Lo que si sé, y se que soy reiterativo, es que si, somos de afuera y no nos llama, no conviene ni asomarnos, ya que podemos no ser bien recibidos, por el enfermo. El tiene la impresión que lo vamos a observar, y no ha ayudar. La reacción más natural es el rechazo y el silencio.
¡Que lindo es ver a una familia entera compenetrada! Una de las bases para lograrlo, es comentar el problema, ver el error o porque se llego a eso, y lograr que todos piensen en una solución para superar el inconveniente que les a tocado vivir. No es fácil, más en esos momentos, tener la humildad de no oponerme o enojarme por lo que me dicen.
Sin rascar mucho, que nos digan de afuera algo, no nos agrada, tiene que ser una persona muy afín a uno.
Así como les escribo esto, tengo que decirles, de haber tenido la suerte de conocer personas, que toman los problemas grandes, con una calma externa muy envidiable, con una serenidad muy grande; que me hacen dudar de su reacción frente a pequeños problemas.
¿Cómo reacciona uno? Tengo que darle gracias a Dios, de no haberme visto, por ahora, en ningún aprieto importante, para saber que es lo que se siente y que hace uno. Siempre digo “que del dicho al hecho, hay un gran trecho”.
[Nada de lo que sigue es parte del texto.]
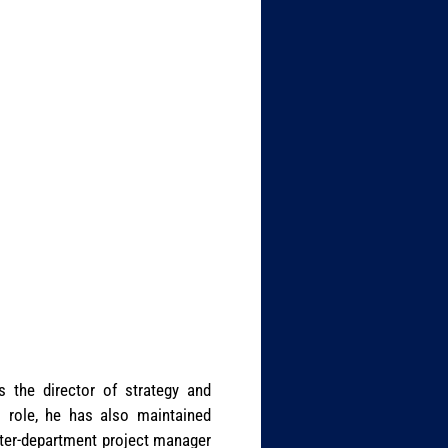
s the director of strategy and
l role, he has also maintained
inter-department project manager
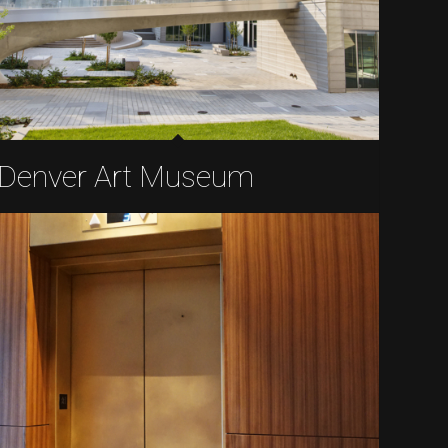
Denver Art Museum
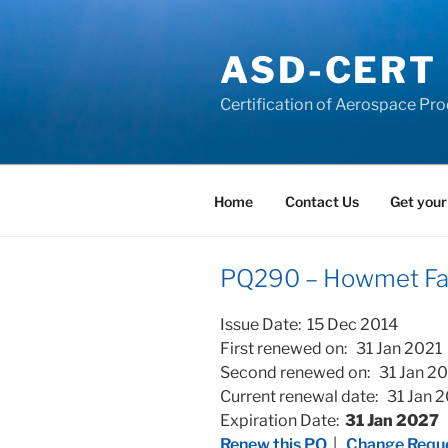
Skip
to
ASD-CERT
content
Certification of Aerospace Pro
Home
Contact Us
Get your
PQ290 – Howmet Fast
Issue Date: 15 Dec 2014
First renewed on: 31 Jan 2021
Second renewed on: 31 Jan 2
Current renewal date: 31 Jan 
Expiration Date:
31 Jan 2027
Renew this PQ
|
Change Reque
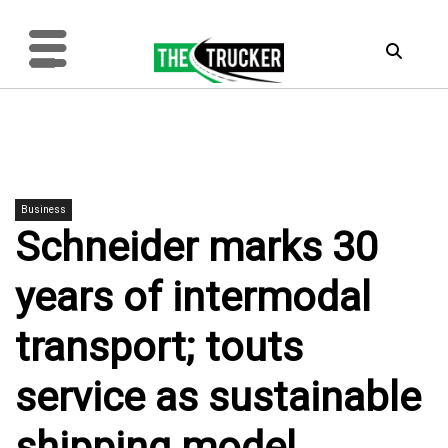
Business
Schneider marks 30
years of intermodal
transport; touts
service as sustainable
shipping model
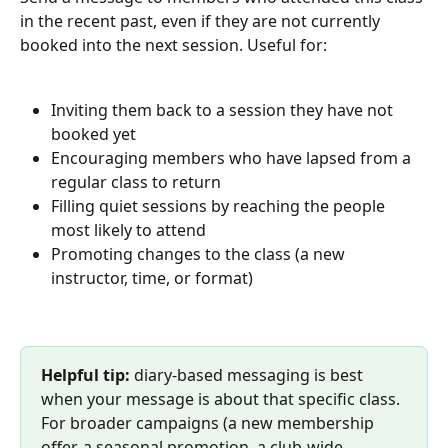
in the recent past, even if they are not currently 
booked into the next session. Useful for:
Inviting them back to a session they have not 
booked yet
Encouraging members who have lapsed from a 
regular class to return
Filling quiet sessions by reaching the people 
most likely to attend
Promoting changes to the class (a new 
instructor, time, or format)
Helpful tip:
 diary-based messaging is best 
when your message is about that specific class. 
For broader campaigns (a new membership 
offer, a seasonal promotion, a club-wide 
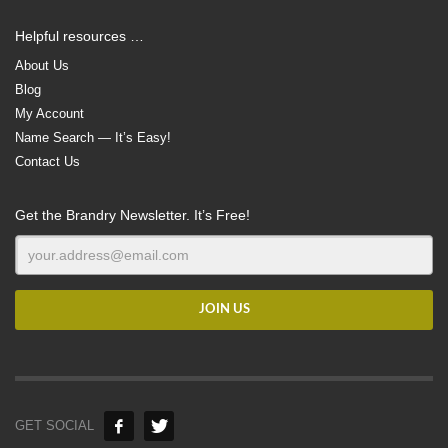
Helpful resources …
About Us
Blog
My Account
Name Search — It’s Easy!
Contact Us
Get the Brandry Newsletter. It’s Free!
GET SOCIAL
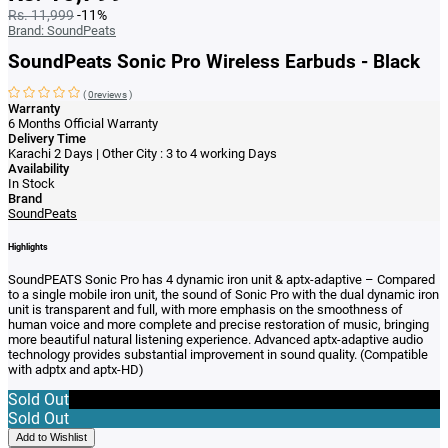
Rs. 11,999
-11%
Brand:
SoundPeats
SoundPeats Sonic Pro Wireless Earbuds - Black
(
0reviews
)
Warranty
6 Months Official Warranty
Delivery Time
Karachi 2 Days | Other City : 3 to 4 working Days
Availability
In Stock
Brand
SoundPeats
Highlights
SoundPEATS Sonic Pro has
4 dynamic iron unit & aptx-adaptive – Compared
to a single mobile iron unit, the sound of Sonic Pro with the dual dynamic iron
unit is transparent and full, with more emphasis on the smoothness of
human voice and more complete and precise restoration of music, bringing
more beautiful natural listening experience. Advanced aptx-adaptive audio
technology provides substantial improvement in sound quality. (Compatible
with adptx and aptx-HD)
Sold Out
Sold Out
Add to Wishlist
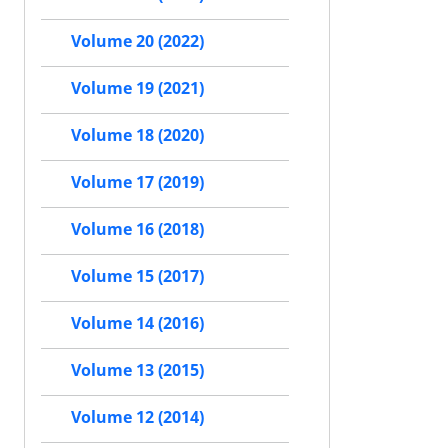
Volume 20 (2022)
Volume 19 (2021)
Volume 18 (2020)
Volume 17 (2019)
Volume 16 (2018)
Volume 15 (2017)
Volume 14 (2016)
Volume 13 (2015)
Volume 12 (2014)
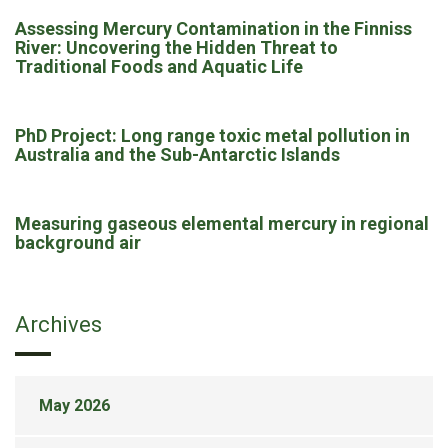
Assessing Mercury Contamination in the Finniss
River: Uncovering the Hidden Threat to
Traditional Foods and Aquatic Life
PhD Project: Long range toxic metal pollution in
Australia and the Sub-Antarctic Islands
Measuring gaseous elemental mercury in regional
background air
Archives
May 2026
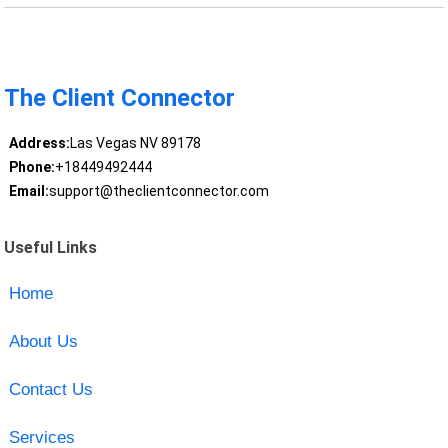
The Client Connector
Address:
Las Vegas NV 89178
Phone:
+18449492444
Email:
support@theclientconnector.com
Useful Links
Home
About Us
Contact Us
Services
Junto a las gracias, tenemos que pedirle a nuestro Padre, que le dé fuerza a todos aquellos que están pasando un momento complicado, sea cual sea el motivo, y que se acuerde de uno, si en mi camino están previsto algo, que me puede llevar al cuestionamiento, a la duda de la grandeza de Dios, dado que soy un ser humano.